Module overview
This module provides an overview of the breadth of earthquake engineering as a discipline, providing the most important knowledge and intellectual skills for students to be able to assess earthquake hazards and ground motions (shaking), and then to analyse and design structures for earthquake resistance. Particular attention is paid to performance-based seismic design and assessment of steel buildings. The module will start from the fundamental theory of structural dynamics and earthquake engineering. It will then gradually cover linear and nonlinear structural analysis methods and their application to simplified and rigorous performance-based seismic design and assessment of steel building structures. Relevant seismic design guidelines in Eurocodes will be thoroughly covered. It is emphasised that the course includes an introduction to aspects of structural dynamics relevant to earthquake engineering for students who lack this pre-requisite knowledge. The Module is based on a combination of Lectures (theory) and Computer Lab Sessions (computational implementation of the theory). It involves the use of the commercial software SAP2000 as well as MATLAB. Step-by-step tutorials for using the software and MATLAB will be provided. Computer lab sessions at the last four weeks will solely devoted to the design project carried out by the students. During all lab sessions, the Lectures will provide to students instruction and feedback on their progress towards the completion of their project. Overall the module consists of 20 lectures and 10 computer lab sessions.
Aims and Objectives
Learning Outcomes
Transferable and Generic Skills
Having successfully completed this module you will be able to:
- Exercising independent judgment
- Problem solving
- Planning and time management
- Communication
- Critical appraisal
Subject Specific Practical Skills
Having successfully completed this module you will be able to:
- - Process accelerograms and compute important characteristics of ground motions using MATLAB or any other programming environment
- - Use commercially available software to create nonlinear structural analysis models of buildings
- - Use commercially available software to perform seismic design and assessment of steel buildings
- - Compute the elastic and inelastic response spectrum of ground motions using MATLAB or any other programming environment
Knowledge and Understanding
Having successfully completed this module, you will be able to demonstrate knowledge and understanding of:
- - the dynamics of elastic frames with rotational degrees of freedom
- - the framework of Eurocode 8
- - different hysteretic rules
- - the earthquake hazard (sources, magnitude, seismic intensity and site effects)

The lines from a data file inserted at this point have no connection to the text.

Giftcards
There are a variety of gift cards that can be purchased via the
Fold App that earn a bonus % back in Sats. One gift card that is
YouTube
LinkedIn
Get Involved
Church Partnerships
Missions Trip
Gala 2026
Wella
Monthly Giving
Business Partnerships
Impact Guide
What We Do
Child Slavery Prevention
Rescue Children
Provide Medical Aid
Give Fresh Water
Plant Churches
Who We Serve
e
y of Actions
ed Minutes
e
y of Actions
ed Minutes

- - modal time history analysis and response spectrum analysis
- - the elastic response spectrum
- - the dynamics of elastic multi-degree-of-freedom systems
- - the dynamics of inelastic single-degree-of-freedom systems
- - specific seismic design rules for steel buildings
- - nonlinear structural analysis methods and their use for seismic assessment
- - approximate methods for estimating the peak inelastic response
- - the dynamics of elastic single-degree-of-freedom systems
- - the behaviour of different seismic-resistant systems such as moment-resisting frames, braced frames, and frames with energy dissipation devices
Subject Specific Intellectual and Research Skills
Having successfully completed this module you will be able to:
- - compute the seismic response of inelastic structures
- - perform seismic assessment of steel buildings using state-of-the-art nonlinear analysis methods
- - compute the seismic response of simple elastic structures
- - develop appropriate linear and nonlinear structural models for dynamic analysis
- - perform the seismic design of multi-storey steel buildings
Syllabus
- earthquake hazard (sources, magnitude, seismic intensity and site effects)

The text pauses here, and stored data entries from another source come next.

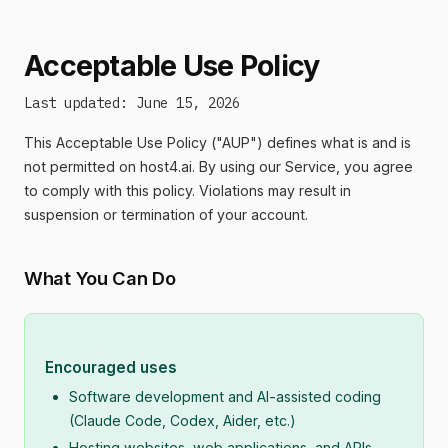
Acceptable Use Policy
Last updated: June 15, 2026
This Acceptable Use Policy ("AUP") defines what is and is
not permitted on host4.ai. By using our Service, you agree
to comply with this policy. Violations may result in
suspension or termination of your account.
What You Can Do
Encouraged uses
Software development and AI-assisted coding
(Claude Code, Codex, Aider, etc.)
Hosting websites, web applications, and APIs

- dynamics of elastic single-degree-of-freedom systems
- dynamics of inelastic single-degree-of-freedom systems
- response spectrum
- approximate methods for estimating the peak inelastic response
- hysteretic rules
- dynamics of elastic multi-degree-of-freedom systems
- modal time history analysis and response spectrum analysis
- dynamics of elastic frames with rotational degrees of freedom
- specific seismic design rules for steel buildings
- Eurocode 8
- nonlinear structural analysis methods and their use for seismic assessment
- seismic-resistant systems
Learning and Teaching
Teaching and learning methods
- 10 lectures on theory of structural dynamics and earthquake engineering
- 10 lectures on nonlinear structural analysis, seismic design, and seismic assessment
- 10 computer lab sessions with instruction and feedback on the use of software and progress towards completion of their project
| Type | Hours |
|---|---|
| Seminar | |
| Completion of assessment task | 60 |
| Revision | 30 |
| Wider reading or practice | 20 |
| Tutorial | 10 |
| Lecture | 20 |
| Preparation for scheduled sessions | 10 |
| Total study time | 150 |
Resources & Reading list
General Resources
Blackboard. All resources will be available on blackboard • Extensive resources for students including thorough step-by-step tutorials on the use of software (SAP2000, MATLAB) and technical reports with real-life step-by-step seismic design examples • Recommended textbooks • Software will be available on the network of the FEE for direct use during lab sessions. A fully functional student version of the software (limitation: no printing capability) is available for download and use on personal computers.
Assessment
Assessment strategy
Repeat year - external repeat as per referral method.
Summative
Summative assessment description
| Method | Percentage contribution |
|---|---|
| Continuous Assessment | 100% |
Referral
Referral assessment description
| Method | Percentage contribution |
|---|---|
| Set Task | 100% |
Repeat
Repeat assessment description
| Method | Percentage contribution |
|---|---|
| Set Task | 100% |
Repeat Information
Repeat type: Internal & External